Stored data entries

......

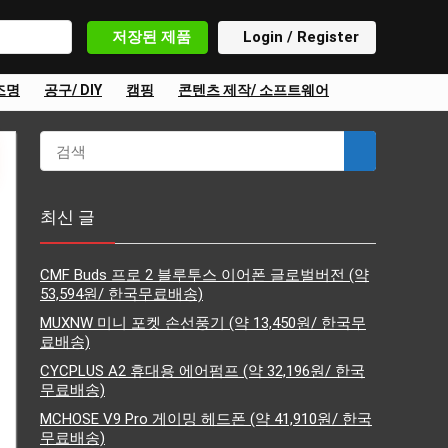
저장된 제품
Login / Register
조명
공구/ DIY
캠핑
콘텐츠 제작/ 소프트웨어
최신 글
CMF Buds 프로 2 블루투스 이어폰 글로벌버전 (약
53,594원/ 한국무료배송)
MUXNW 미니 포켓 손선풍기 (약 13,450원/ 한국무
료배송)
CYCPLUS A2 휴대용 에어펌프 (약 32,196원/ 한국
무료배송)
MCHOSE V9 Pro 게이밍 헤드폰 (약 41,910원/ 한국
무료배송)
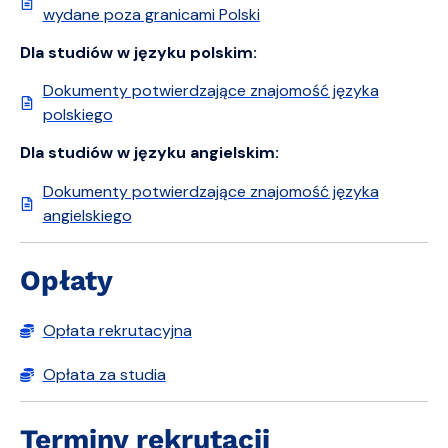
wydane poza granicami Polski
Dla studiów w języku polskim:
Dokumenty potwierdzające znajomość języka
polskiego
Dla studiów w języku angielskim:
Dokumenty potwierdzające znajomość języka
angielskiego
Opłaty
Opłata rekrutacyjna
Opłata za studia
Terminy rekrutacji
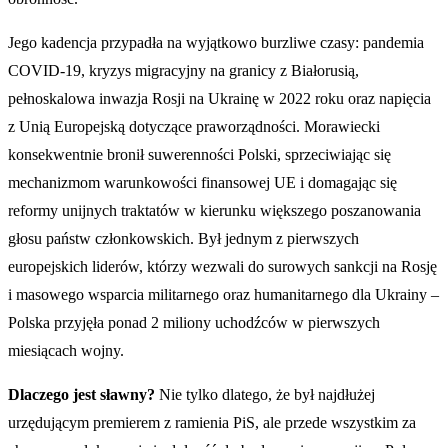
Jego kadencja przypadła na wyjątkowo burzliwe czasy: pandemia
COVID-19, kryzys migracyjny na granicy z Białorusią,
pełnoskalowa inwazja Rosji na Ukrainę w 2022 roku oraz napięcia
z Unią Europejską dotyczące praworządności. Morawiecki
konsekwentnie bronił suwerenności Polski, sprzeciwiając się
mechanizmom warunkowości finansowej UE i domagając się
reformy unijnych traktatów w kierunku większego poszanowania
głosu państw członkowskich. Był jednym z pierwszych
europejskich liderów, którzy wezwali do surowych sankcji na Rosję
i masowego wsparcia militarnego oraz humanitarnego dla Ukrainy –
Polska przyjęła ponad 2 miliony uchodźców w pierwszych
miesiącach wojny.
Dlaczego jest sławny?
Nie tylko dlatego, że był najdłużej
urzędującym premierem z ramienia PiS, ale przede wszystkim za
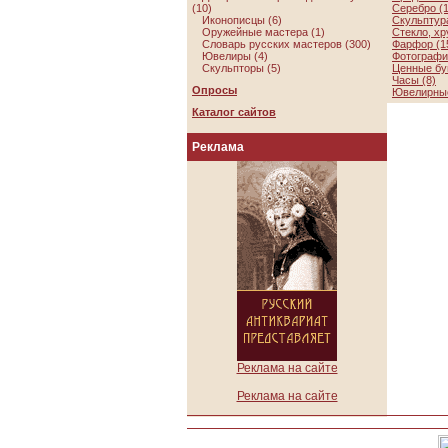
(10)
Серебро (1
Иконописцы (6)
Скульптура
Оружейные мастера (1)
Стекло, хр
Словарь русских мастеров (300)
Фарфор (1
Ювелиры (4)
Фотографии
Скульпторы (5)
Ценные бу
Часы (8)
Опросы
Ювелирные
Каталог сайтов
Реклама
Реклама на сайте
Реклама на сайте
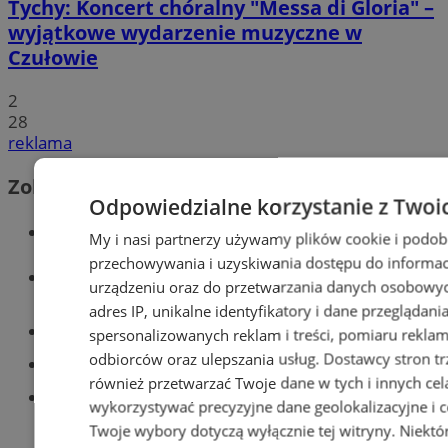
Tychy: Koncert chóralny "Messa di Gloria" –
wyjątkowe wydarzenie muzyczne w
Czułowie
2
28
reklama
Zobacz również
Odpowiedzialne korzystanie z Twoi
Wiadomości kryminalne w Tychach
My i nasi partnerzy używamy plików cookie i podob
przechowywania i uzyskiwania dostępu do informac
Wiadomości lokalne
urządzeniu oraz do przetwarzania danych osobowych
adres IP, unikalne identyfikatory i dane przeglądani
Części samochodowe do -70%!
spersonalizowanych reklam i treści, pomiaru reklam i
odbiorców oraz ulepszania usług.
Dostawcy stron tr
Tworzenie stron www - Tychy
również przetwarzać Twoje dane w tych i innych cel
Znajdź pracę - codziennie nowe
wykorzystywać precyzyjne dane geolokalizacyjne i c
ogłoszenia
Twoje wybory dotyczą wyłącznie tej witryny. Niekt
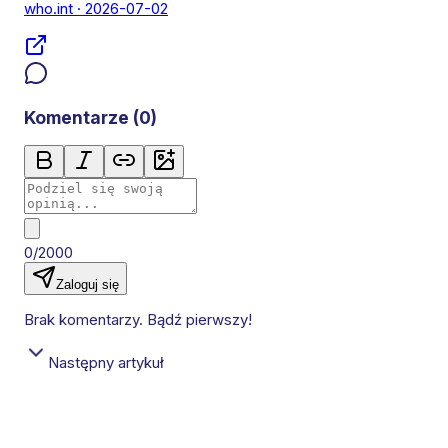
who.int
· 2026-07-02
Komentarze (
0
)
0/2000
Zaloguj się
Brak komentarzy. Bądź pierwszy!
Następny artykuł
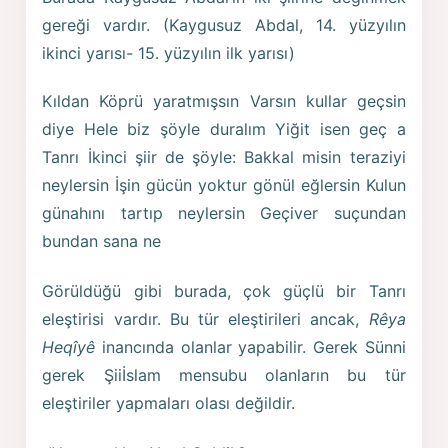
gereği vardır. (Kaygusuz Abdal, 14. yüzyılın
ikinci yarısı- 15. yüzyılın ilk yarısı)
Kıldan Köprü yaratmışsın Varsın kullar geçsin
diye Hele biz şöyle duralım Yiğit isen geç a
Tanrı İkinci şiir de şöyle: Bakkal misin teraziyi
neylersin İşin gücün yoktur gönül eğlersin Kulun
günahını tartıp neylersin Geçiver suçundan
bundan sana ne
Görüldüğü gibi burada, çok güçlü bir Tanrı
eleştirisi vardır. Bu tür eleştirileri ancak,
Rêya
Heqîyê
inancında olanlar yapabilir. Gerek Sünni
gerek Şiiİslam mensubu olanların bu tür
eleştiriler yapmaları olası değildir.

......

* **WHAT THE EXERCISE ASKS**
Write down, word for word, the lines above from the one containing "urządzeniu oraz do" through the one containing "również przetwarzać Twoje", both ends included.

* **REPLY**
urządzeniu oraz do przetwarzania danych osobowych
adres IP, unikalne identyfikatory i dane przeglądani
Części samochodowe do -70%!
spersonalizowanych reklam i treści, pomiaru reklam i
odbiorców oraz ulepszania usług.
Dostawcy stron tr
Tworzenie stron www - Tychy
również przetwarzać Twoje dane w tych i innych cel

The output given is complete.